* _What is expected_
State the number of lines in these records that include the string "near", and say nothing more.

___ Materials provided ___

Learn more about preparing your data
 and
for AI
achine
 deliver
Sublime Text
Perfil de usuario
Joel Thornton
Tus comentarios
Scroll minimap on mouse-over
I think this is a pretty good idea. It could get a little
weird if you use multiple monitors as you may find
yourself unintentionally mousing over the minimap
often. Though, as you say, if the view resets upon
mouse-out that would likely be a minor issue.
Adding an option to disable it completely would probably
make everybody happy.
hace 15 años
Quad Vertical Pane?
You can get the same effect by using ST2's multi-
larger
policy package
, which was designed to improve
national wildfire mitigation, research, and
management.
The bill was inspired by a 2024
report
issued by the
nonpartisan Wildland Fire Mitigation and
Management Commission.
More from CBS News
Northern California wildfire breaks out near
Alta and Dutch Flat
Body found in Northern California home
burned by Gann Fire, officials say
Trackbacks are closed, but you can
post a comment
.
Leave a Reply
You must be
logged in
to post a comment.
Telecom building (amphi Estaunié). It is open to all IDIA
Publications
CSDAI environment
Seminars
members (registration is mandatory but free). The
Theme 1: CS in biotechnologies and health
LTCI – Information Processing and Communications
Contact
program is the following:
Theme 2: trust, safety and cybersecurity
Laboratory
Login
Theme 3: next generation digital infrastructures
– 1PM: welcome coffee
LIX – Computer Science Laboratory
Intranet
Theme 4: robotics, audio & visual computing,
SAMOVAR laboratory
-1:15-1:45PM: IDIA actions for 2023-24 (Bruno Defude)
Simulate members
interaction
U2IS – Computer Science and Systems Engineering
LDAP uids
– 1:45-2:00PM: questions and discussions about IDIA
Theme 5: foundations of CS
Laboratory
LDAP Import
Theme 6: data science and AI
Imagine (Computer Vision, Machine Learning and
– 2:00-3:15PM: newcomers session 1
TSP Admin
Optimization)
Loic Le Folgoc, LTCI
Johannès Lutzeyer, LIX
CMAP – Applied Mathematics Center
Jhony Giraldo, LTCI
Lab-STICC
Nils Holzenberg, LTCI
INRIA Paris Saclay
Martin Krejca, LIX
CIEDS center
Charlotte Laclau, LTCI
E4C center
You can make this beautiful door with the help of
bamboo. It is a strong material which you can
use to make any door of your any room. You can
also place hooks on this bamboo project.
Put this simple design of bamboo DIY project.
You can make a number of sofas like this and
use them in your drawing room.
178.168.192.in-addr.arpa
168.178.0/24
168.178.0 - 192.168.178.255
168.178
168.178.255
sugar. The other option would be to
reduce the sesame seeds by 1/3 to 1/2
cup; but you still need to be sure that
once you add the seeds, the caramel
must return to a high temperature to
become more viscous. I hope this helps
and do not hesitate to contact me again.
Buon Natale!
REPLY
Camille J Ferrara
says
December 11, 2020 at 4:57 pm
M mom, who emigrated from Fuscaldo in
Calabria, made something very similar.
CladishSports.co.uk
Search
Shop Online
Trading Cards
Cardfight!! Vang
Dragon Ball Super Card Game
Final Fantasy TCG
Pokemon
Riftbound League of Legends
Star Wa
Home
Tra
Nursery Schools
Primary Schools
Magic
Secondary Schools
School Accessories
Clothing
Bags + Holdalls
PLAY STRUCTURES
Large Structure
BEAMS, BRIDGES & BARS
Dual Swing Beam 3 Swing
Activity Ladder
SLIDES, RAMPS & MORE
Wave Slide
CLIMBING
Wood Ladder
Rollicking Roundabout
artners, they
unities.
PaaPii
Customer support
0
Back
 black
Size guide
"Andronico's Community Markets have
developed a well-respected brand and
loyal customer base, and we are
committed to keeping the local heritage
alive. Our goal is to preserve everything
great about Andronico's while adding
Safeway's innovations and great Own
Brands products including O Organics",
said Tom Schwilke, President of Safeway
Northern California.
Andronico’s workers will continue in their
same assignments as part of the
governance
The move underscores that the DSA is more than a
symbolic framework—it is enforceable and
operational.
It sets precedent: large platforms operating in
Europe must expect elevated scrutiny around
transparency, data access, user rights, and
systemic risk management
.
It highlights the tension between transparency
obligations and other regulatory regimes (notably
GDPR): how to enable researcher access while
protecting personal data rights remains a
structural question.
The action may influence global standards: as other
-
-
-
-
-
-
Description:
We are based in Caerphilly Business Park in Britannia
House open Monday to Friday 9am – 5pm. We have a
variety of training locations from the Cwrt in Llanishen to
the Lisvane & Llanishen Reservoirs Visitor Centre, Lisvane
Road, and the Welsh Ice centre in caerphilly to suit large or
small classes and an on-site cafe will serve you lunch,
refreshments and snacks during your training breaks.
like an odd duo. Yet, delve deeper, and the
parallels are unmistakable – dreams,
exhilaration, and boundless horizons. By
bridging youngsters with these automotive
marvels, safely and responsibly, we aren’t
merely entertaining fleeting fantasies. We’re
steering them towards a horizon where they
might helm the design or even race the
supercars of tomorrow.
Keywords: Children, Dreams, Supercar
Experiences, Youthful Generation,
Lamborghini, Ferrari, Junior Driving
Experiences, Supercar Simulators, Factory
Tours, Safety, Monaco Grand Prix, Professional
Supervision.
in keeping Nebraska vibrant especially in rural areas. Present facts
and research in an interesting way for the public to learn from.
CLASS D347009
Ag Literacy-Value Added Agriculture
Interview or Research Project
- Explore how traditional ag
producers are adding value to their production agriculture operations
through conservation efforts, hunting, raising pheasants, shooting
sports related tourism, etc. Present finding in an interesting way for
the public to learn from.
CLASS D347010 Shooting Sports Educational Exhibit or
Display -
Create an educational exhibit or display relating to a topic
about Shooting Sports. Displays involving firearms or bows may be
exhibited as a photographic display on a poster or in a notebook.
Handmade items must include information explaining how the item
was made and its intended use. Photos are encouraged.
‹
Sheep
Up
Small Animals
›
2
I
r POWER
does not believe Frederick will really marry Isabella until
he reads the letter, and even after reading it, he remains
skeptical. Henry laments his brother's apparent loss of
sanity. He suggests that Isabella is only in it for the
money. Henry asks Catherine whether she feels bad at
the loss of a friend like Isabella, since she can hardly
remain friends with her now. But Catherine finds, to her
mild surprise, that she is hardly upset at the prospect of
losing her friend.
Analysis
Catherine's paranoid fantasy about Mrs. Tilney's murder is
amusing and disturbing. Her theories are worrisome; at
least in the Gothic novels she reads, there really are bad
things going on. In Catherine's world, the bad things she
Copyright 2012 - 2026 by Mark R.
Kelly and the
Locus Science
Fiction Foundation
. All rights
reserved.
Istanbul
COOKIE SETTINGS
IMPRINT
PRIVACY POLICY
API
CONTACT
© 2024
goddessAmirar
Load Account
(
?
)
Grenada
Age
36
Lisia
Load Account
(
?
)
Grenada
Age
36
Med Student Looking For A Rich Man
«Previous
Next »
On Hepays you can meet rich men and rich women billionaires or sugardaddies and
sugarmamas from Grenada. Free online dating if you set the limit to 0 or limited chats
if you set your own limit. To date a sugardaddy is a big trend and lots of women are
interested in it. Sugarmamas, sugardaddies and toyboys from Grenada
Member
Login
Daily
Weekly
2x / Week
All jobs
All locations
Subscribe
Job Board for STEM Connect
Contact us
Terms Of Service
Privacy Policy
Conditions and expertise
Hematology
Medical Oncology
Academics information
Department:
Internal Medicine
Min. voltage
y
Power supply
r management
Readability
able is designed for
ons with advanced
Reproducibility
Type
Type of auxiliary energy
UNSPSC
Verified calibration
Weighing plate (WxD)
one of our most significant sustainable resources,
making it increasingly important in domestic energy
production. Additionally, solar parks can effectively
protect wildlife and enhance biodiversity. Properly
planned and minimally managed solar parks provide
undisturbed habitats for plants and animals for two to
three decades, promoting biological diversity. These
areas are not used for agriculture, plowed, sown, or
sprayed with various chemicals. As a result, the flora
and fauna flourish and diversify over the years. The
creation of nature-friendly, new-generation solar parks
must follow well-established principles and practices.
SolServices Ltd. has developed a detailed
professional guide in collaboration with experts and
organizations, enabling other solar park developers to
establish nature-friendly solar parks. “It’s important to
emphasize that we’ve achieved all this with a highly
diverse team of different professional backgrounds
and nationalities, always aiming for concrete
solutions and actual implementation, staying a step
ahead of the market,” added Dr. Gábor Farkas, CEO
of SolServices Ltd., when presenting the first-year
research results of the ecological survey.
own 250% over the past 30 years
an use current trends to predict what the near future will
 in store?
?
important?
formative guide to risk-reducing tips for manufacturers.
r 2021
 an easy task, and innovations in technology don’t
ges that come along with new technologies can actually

___

* _Exercise result_
2